What you have to do |
Lift out each line of the data that holds "area".

(Beginning of Material to process)

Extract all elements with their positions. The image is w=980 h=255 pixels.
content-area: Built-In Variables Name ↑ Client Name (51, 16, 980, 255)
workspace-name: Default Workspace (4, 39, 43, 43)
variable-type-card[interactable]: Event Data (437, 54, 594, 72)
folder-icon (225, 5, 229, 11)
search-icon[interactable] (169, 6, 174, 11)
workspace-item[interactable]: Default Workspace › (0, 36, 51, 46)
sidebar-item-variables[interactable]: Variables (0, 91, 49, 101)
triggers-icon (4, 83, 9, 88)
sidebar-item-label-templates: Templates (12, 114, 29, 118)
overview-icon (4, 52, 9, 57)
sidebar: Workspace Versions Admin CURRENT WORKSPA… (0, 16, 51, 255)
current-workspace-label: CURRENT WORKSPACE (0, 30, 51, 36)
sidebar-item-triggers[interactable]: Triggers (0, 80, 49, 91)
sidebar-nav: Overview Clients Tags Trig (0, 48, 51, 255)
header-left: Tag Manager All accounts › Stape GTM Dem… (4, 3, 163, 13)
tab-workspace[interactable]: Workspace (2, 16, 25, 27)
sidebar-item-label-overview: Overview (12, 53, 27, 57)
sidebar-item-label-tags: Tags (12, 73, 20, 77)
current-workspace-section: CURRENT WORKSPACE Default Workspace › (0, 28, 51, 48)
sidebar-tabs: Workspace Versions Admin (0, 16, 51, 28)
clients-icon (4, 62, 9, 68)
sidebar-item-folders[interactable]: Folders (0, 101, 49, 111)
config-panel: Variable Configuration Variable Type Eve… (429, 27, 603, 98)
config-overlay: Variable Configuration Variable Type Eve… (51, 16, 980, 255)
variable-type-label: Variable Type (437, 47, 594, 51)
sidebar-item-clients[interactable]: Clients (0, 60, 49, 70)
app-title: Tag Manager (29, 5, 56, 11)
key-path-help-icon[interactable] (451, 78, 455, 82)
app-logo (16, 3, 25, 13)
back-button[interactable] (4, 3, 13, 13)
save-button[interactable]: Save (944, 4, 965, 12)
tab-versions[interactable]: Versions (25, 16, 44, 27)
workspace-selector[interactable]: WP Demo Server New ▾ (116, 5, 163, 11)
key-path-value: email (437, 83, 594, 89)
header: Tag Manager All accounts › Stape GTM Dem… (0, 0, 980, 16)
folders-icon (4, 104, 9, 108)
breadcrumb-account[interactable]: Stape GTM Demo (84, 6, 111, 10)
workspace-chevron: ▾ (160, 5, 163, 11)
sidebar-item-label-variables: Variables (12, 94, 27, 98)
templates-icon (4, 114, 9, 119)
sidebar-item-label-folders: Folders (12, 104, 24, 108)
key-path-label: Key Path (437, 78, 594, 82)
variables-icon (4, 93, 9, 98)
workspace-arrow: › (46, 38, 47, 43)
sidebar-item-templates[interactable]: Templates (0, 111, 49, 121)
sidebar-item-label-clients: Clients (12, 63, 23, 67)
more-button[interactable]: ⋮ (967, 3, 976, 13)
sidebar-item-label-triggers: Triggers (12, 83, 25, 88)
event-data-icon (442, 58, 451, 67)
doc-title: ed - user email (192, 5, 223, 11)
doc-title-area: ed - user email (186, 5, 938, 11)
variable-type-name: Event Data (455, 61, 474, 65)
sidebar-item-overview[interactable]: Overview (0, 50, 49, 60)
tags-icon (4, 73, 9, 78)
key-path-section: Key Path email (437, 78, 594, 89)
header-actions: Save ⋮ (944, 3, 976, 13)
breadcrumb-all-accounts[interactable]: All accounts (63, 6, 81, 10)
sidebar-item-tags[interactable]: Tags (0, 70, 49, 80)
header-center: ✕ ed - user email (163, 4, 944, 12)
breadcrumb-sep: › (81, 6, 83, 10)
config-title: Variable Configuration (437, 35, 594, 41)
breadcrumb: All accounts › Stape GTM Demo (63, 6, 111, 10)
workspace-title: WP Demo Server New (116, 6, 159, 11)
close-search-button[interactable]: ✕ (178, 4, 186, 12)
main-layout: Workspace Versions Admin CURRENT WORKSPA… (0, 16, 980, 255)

(End of Material to process)
(Beginning of Material to process)

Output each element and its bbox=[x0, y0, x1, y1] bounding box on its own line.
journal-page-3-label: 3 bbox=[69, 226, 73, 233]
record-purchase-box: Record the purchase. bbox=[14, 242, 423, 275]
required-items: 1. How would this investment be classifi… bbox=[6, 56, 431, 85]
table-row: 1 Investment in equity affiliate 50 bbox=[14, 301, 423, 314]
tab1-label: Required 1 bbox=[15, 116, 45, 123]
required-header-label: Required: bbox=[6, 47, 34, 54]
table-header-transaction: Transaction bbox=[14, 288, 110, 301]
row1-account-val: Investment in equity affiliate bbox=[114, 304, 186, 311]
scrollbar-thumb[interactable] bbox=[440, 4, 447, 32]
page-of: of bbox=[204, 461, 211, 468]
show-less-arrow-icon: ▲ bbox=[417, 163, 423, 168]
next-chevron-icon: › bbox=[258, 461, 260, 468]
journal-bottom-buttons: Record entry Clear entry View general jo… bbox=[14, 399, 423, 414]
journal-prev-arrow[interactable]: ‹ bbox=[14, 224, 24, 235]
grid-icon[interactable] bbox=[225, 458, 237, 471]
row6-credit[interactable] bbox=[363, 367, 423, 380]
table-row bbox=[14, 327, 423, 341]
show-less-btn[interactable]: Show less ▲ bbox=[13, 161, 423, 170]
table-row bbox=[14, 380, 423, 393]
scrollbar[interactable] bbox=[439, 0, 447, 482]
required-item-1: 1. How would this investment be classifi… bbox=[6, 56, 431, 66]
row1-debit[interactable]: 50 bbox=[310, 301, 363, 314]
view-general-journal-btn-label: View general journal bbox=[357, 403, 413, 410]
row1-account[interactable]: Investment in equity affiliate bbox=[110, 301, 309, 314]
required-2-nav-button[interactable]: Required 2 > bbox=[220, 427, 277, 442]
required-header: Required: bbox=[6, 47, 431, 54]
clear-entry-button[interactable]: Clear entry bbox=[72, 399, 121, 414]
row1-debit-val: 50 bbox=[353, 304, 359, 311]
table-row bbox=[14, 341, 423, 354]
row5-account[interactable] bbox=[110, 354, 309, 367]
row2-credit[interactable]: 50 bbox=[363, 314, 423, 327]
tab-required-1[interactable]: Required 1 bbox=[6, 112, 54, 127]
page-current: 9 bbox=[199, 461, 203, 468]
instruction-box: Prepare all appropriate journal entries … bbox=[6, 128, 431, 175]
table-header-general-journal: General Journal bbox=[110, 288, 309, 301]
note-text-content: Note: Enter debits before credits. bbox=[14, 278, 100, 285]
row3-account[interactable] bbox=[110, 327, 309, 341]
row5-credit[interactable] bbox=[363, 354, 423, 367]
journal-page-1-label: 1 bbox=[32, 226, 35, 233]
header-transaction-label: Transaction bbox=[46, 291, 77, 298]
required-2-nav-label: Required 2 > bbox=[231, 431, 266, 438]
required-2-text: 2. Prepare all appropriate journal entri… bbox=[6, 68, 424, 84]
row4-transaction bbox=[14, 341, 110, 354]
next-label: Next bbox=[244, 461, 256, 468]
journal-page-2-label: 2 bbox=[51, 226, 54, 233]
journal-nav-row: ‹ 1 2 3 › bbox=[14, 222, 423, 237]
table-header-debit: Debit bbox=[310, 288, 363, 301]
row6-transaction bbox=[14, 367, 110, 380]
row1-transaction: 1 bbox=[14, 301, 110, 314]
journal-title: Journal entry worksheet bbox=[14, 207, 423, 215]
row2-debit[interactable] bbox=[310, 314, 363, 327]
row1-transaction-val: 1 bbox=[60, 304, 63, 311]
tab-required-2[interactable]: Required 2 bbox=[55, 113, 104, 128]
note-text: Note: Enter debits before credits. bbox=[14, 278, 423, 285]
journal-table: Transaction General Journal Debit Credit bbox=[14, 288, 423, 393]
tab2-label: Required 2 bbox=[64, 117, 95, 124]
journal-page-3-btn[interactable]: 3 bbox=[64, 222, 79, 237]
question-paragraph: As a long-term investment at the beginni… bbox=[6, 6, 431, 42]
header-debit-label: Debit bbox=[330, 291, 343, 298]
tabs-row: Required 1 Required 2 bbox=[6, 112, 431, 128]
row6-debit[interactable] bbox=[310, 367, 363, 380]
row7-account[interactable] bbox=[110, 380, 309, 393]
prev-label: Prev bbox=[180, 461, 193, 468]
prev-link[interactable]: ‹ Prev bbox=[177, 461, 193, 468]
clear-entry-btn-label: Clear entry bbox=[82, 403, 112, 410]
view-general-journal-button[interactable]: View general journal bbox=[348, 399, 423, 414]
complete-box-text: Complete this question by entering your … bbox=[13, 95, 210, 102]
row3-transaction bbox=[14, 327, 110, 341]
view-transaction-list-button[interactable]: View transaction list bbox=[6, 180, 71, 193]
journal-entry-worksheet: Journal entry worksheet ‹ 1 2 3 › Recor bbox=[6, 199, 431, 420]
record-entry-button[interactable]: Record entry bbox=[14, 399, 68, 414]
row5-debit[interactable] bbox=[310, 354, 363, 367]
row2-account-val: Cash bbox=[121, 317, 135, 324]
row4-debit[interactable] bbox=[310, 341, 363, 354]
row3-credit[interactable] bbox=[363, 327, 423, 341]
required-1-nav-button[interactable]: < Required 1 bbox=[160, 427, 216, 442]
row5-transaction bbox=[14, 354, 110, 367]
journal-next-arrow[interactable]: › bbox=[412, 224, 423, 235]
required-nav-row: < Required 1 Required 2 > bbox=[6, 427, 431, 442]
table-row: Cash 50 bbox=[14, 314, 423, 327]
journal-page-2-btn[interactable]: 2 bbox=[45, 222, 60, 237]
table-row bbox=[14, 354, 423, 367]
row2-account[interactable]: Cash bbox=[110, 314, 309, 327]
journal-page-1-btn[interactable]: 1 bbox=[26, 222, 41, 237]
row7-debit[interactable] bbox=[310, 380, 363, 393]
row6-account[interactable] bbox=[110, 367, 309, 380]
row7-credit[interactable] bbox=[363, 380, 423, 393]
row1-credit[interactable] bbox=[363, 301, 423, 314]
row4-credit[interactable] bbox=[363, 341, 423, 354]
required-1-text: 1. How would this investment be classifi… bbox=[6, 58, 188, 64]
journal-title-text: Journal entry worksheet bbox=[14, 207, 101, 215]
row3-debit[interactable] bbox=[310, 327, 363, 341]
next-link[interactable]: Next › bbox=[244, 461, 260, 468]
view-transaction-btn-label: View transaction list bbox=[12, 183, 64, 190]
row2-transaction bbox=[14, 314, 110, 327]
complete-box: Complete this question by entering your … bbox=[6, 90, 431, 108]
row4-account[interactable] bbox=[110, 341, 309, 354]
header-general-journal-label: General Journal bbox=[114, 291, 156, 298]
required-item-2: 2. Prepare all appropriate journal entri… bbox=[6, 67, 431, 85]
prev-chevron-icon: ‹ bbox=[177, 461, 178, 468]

(End of Material to process)

Solution below |
content-area: Built-In Variables Name ↑ Client Name (51, 16, 980, 255)
doc-title-area: ed - user email (186, 5, 938, 11)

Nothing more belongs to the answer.